The best thing I could do is to double (sometimes triple) the original
estimated timelines.

Make separate milestones for QA and UAT rounds.

Breaking the project in very small but presentable milestones helps in keeping
non-technical clients updated and happy.

------
mindfulgeek
Estimates are notorious for all developers, not just new ones :)

Most people have a hard time realizing they are stressed out -- you are
suddenly completely freaking out! If you wait until there is a problem, you've
waited too long. Risk shows up way before it manifests.

Daily gut checks are an easy way to notice risk. Ask yourself "how is the
estimate aligning with the actual work left?"

Once you know there is misalignment, the most valuable way to discuss is
focusing on work left.

The most important thing to remember when you know you are stressed out is to
take a deep breath and relax. Understanding how you are evaluated for success
and primary business drivers will allow you to discuss risk and delays in a
language that can influences others and address what is more important.

Things that really help estimations: 1\. Thinking about work in relative
complexity rather than time allocations. More complex work increases time
exponentially. Unknowns are almost always filled with gotchas. Any work that
is more than a medium in complexity is best experimented on in spikes or
broken down into smaller pieces of value.
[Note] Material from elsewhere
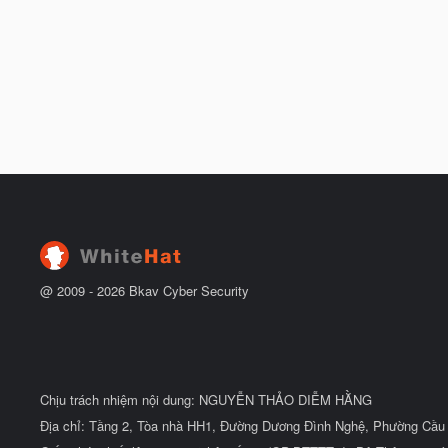
@ 2009 -
2026
Bkav Cyber Security
Chịu trách nhiệm nội dung: NGUYỄN THẢO DIỄM HẰNG
Địa chỉ: Tầng 2, Tòa nhà HH1, Đường Dương Đình Nghệ, Phường Cầu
2\. Use your gut. It knows better than your head because these problems are
often too complicated and deep to really have any idea how long they are going
to take

3\. Firm up definition of "done." There is a lot of overhead beyond coding the
solution that makes something complete. Having a well known definition of done
that everyone agrees on will help consider all the things that are often
forgotten.

Go easy on yourself. Your estimates aren't wrong, they are off. You don't make
good money because you are solving easy problems with well known solutions.
You are creating simple solutions to complicated problems. Estimating anything
when its complicated is most often inaccurate...

When all else fails default to Uncle Bob's standard answer: 3 weeks :)

Good luck!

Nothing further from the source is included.